## Exercise input
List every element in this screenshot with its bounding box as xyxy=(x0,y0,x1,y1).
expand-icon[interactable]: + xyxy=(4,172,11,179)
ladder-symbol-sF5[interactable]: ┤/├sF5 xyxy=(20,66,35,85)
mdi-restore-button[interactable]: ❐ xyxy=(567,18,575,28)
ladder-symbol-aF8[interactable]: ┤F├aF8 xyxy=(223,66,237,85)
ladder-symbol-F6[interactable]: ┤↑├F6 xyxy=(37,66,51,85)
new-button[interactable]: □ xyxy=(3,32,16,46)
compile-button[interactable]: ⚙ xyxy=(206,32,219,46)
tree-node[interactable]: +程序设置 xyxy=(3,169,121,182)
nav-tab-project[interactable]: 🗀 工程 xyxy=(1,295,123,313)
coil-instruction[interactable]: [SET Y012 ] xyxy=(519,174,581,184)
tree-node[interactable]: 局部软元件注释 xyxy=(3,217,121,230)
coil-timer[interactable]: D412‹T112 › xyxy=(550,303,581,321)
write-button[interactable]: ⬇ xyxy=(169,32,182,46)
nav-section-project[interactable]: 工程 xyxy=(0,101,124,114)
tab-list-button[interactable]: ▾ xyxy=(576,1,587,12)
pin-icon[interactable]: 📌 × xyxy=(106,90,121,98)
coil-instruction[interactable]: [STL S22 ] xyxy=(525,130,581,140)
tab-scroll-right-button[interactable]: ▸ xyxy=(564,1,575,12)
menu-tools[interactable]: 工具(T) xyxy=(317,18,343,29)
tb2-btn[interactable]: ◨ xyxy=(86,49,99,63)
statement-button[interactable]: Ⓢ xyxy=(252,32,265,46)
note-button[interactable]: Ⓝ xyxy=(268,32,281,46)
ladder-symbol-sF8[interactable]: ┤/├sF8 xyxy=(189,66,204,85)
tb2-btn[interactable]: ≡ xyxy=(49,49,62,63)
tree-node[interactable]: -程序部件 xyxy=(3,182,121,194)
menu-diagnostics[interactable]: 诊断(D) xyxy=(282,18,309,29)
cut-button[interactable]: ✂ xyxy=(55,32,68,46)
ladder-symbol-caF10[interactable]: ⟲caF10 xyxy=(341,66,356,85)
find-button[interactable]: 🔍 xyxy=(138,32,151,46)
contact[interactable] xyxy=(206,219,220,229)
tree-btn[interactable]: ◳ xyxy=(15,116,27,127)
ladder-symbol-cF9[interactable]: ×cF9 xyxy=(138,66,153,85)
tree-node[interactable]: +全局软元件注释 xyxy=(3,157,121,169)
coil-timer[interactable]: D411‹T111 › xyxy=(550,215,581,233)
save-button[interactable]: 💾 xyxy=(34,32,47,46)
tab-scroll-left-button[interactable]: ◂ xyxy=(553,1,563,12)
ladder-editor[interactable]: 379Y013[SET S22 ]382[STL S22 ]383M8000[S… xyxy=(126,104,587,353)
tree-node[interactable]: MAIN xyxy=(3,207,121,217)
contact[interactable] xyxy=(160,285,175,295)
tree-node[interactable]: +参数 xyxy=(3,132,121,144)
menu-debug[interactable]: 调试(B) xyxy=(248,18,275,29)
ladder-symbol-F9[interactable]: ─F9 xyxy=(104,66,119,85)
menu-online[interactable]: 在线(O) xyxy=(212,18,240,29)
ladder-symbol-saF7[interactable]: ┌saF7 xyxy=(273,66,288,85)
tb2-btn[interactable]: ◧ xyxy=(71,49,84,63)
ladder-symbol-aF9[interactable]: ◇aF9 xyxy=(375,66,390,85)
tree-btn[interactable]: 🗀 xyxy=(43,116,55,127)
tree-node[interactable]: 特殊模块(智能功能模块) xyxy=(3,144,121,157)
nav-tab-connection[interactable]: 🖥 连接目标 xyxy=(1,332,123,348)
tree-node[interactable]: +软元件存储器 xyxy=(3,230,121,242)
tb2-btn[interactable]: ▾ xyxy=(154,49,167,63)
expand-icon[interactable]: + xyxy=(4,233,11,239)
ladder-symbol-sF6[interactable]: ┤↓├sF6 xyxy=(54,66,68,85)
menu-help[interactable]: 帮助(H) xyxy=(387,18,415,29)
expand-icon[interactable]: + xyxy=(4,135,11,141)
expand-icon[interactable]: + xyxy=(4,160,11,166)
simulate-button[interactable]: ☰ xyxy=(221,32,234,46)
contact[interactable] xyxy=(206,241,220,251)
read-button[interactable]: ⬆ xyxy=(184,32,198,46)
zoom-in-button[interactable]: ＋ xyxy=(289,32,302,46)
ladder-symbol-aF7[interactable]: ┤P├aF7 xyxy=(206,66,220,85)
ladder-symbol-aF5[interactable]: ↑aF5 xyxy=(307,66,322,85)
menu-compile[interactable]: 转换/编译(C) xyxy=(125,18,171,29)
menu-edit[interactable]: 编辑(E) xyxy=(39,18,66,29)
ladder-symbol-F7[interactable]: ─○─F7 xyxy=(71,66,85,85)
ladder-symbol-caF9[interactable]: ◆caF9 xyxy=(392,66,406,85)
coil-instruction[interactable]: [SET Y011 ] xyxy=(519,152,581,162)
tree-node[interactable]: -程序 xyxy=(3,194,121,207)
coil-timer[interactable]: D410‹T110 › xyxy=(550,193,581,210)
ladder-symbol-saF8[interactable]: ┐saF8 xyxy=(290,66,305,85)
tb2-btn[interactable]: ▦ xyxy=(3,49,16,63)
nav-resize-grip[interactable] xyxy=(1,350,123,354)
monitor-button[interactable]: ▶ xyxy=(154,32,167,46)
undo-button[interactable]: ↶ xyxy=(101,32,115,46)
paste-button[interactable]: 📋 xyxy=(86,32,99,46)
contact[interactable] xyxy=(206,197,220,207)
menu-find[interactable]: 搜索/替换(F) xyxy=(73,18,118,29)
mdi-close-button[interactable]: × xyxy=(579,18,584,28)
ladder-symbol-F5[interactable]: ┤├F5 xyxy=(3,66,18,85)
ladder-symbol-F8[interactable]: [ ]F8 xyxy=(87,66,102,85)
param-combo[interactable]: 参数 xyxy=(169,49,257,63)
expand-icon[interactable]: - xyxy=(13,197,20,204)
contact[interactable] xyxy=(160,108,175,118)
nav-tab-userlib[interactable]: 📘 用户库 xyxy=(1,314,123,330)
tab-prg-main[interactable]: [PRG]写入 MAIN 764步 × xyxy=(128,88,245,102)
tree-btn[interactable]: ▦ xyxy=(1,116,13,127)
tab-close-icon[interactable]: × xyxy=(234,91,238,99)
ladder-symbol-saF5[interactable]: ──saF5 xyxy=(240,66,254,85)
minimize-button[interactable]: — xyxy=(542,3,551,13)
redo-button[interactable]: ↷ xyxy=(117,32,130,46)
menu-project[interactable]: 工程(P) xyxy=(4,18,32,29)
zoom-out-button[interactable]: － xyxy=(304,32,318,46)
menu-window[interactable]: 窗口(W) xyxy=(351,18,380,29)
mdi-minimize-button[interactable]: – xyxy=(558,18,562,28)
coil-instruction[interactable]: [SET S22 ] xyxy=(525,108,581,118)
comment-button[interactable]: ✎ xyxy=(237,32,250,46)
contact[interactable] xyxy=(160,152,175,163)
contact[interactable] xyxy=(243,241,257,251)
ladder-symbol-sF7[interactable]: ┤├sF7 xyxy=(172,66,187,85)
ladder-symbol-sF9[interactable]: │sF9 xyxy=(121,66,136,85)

## Problem statement
What is needed here is an exact copy of every record.

## Solution for this task
List every element in this screenshot with its bounding box as xyxy=(x0,y0,x1,y1).
expand-icon[interactable]: + xyxy=(4,172,11,179)
ladder-symbol-sF5[interactable]: ┤/├sF5 xyxy=(20,66,35,85)
mdi-restore-button[interactable]: ❐ xyxy=(567,18,575,28)
ladder-symbol-aF8[interactable]: ┤F├aF8 xyxy=(223,66,237,85)
ladder-symbol-F6[interactable]: ┤↑├F6 xyxy=(37,66,51,85)
new-button[interactable]: □ xyxy=(3,32,16,46)
compile-button[interactable]: ⚙ xyxy=(206,32,219,46)
tree-node[interactable]: +程序设置 xyxy=(3,169,121,182)
nav-tab-project[interactable]: 🗀 工程 xyxy=(1,295,123,313)
coil-instruction[interactable]: [SET Y012 ] xyxy=(519,174,581,184)
tree-node[interactable]: 局部软元件注释 xyxy=(3,217,121,230)
coil-timer[interactable]: D412‹T112 › xyxy=(550,303,581,321)
write-button[interactable]: ⬇ xyxy=(169,32,182,46)
nav-section-project[interactable]: 工程 xyxy=(0,101,124,114)
tab-list-button[interactable]: ▾ xyxy=(576,1,587,12)
pin-icon[interactable]: 📌 × xyxy=(106,90,121,98)
coil-instruction[interactable]: [STL S22 ] xyxy=(525,130,581,140)
tab-scroll-right-button[interactable]: ▸ xyxy=(564,1,575,12)
menu-tools[interactable]: 工具(T) xyxy=(317,18,343,29)
tb2-btn[interactable]: ◨ xyxy=(86,49,99,63)
statement-button[interactable]: Ⓢ xyxy=(252,32,265,46)
note-button[interactable]: Ⓝ xyxy=(268,32,281,46)
ladder-symbol-sF8[interactable]: ┤/├sF8 xyxy=(189,66,204,85)
tb2-btn[interactable]: ≡ xyxy=(49,49,62,63)
tree-node[interactable]: -程序部件 xyxy=(3,182,121,194)
menu-diagnostics[interactable]: 诊断(D) xyxy=(282,18,309,29)
cut-button[interactable]: ✂ xyxy=(55,32,68,46)
ladder-symbol-caF10[interactable]: ⟲caF10 xyxy=(341,66,356,85)
find-button[interactable]: 🔍 xyxy=(138,32,151,46)
contact[interactable] xyxy=(206,219,220,229)
tree-btn[interactable]: ◳ xyxy=(15,116,27,127)
ladder-symbol-cF9[interactable]: ×cF9 xyxy=(138,66,153,85)
tree-node[interactable]: +全局软元件注释 xyxy=(3,157,121,169)
coil-timer[interactable]: D411‹T111 › xyxy=(550,215,581,233)
save-button[interactable]: 💾 xyxy=(34,32,47,46)
tab-scroll-left-button[interactable]: ◂ xyxy=(553,1,563,12)
ladder-editor[interactable]: 379Y013[SET S22 ]382[STL S22 ]383M8000[S… xyxy=(126,104,587,353)
tree-node[interactable]: MAIN xyxy=(3,207,121,217)
contact[interactable] xyxy=(160,285,175,295)
tree-node[interactable]: +参数 xyxy=(3,132,121,144)
menu-debug[interactable]: 调试(B) xyxy=(248,18,275,29)
ladder-symbol-F9[interactable]: ─F9 xyxy=(104,66,119,85)
menu-online[interactable]: 在线(O) xyxy=(212,18,240,29)
ladder-symbol-saF7[interactable]: ┌saF7 xyxy=(273,66,288,85)
tb2-btn[interactable]: ◧ xyxy=(71,49,84,63)
ladder-symbol-aF9[interactable]: ◇aF9 xyxy=(375,66,390,85)
tree-btn[interactable]: 🗀 xyxy=(43,116,55,127)
tree-node[interactable]: 特殊模块(智能功能模块) xyxy=(3,144,121,157)
nav-tab-connection[interactable]: 🖥 连接目标 xyxy=(1,332,123,348)
tree-node[interactable]: +软元件存储器 xyxy=(3,230,121,242)
tb2-btn[interactable]: ▾ xyxy=(154,49,167,63)
expand-icon[interactable]: + xyxy=(4,233,11,239)
ladder-symbol-sF6[interactable]: ┤↓├sF6 xyxy=(54,66,68,85)
menu-help[interactable]: 帮助(H) xyxy=(387,18,415,29)
expand-icon[interactable]: + xyxy=(4,135,11,141)
expand-icon[interactable]: + xyxy=(4,160,11,166)
simulate-button[interactable]: ☰ xyxy=(221,32,234,46)
contact[interactable] xyxy=(206,241,220,251)
read-button[interactable]: ⬆ xyxy=(184,32,198,46)
zoom-in-button[interactable]: ＋ xyxy=(289,32,302,46)
ladder-symbol-aF7[interactable]: ┤P├aF7 xyxy=(206,66,220,85)
ladder-symbol-aF5[interactable]: ↑aF5 xyxy=(307,66,322,85)
menu-compile[interactable]: 转换/编译(C) xyxy=(125,18,171,29)
menu-edit[interactable]: 编辑(E) xyxy=(39,18,66,29)
ladder-symbol-F7[interactable]: ─○─F7 xyxy=(71,66,85,85)
ladder-symbol-caF9[interactable]: ◆caF9 xyxy=(392,66,406,85)
coil-instruction[interactable]: [SET Y011 ] xyxy=(519,152,581,162)
tree-node[interactable]: -程序 xyxy=(3,194,121,207)
coil-timer[interactable]: D410‹T110 › xyxy=(550,193,581,210)
ladder-symbol-saF8[interactable]: ┐saF8 xyxy=(290,66,305,85)
tb2-btn[interactable]: ▦ xyxy=(3,49,16,63)
nav-resize-grip[interactable] xyxy=(1,350,123,354)
monitor-button[interactable]: ▶ xyxy=(154,32,167,46)
undo-button[interactable]: ↶ xyxy=(101,32,115,46)
paste-button[interactable]: 📋 xyxy=(86,32,99,46)
contact[interactable] xyxy=(206,197,220,207)
menu-find[interactable]: 搜索/替换(F) xyxy=(73,18,118,29)
mdi-close-button[interactable]: × xyxy=(579,18,584,28)
ladder-symbol-F5[interactable]: ┤├F5 xyxy=(3,66,18,85)
ladder-symbol-F8[interactable]: [ ]F8 xyxy=(87,66,102,85)
param-combo[interactable]: 参数 xyxy=(169,49,257,63)
expand-icon[interactable]: - xyxy=(13,197,20,204)
contact[interactable] xyxy=(160,108,175,118)
nav-tab-userlib[interactable]: 📘 用户库 xyxy=(1,314,123,330)
tab-prg-main[interactable]: [PRG]写入 MAIN 764步 × xyxy=(128,88,245,102)
tree-btn[interactable]: ▦ xyxy=(1,116,13,127)
tab-close-icon[interactable]: × xyxy=(234,91,238,99)
ladder-symbol-saF5[interactable]: ──saF5 xyxy=(240,66,254,85)
minimize-button[interactable]: — xyxy=(542,3,551,13)
redo-button[interactable]: ↷ xyxy=(117,32,130,46)
menu-project[interactable]: 工程(P) xyxy=(4,18,32,29)
zoom-out-button[interactable]: － xyxy=(304,32,318,46)
menu-window[interactable]: 窗口(W) xyxy=(351,18,380,29)
mdi-minimize-button[interactable]: – xyxy=(558,18,562,28)
coil-instruction[interactable]: [SET S22 ] xyxy=(525,108,581,118)
comment-button[interactable]: ✎ xyxy=(237,32,250,46)
contact[interactable] xyxy=(160,152,175,163)
contact[interactable] xyxy=(243,241,257,251)
ladder-symbol-sF7[interactable]: ┤├sF7 xyxy=(172,66,187,85)
ladder-symbol-sF9[interactable]: │sF9 xyxy=(121,66,136,85)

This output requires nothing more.